■ ABOUT THIS EXERCISE ■
Transcribe everything in the listing as written, and let no image into the copy.

■ EXTRACTED DATA ■
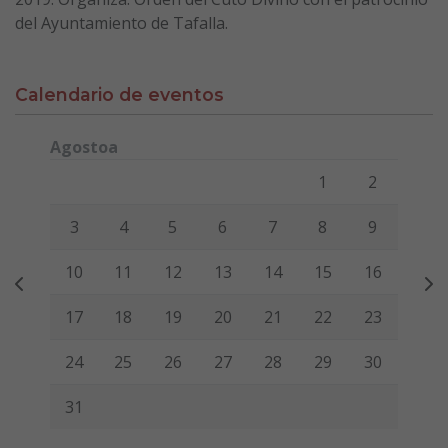
del Ayuntamiento de Tafalla.
Calendario de eventos
Agostoa
Lunes
Martes
Miércoles
Jueves
Viernes
Sábado
Domi
1
2
3
4
5
6
7
8
9
10
11
12
13
14
15
16
17
18
19
20
21
22
23
24
25
26
27
28
29
30
31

■ OUTPUT FOR THIS EXERCISE ■
del Ayuntamiento de Tafalla.
Calendario de eventos
Agostoa
Lunes
Martes
Miércoles
Jueves
Viernes
Sábado
Domi
1
2
3
4
5
6
7
8
9
10
11
12
13
14
15
16
17
18
19
20
21
22
23
24
25
26
27
28
29
30
31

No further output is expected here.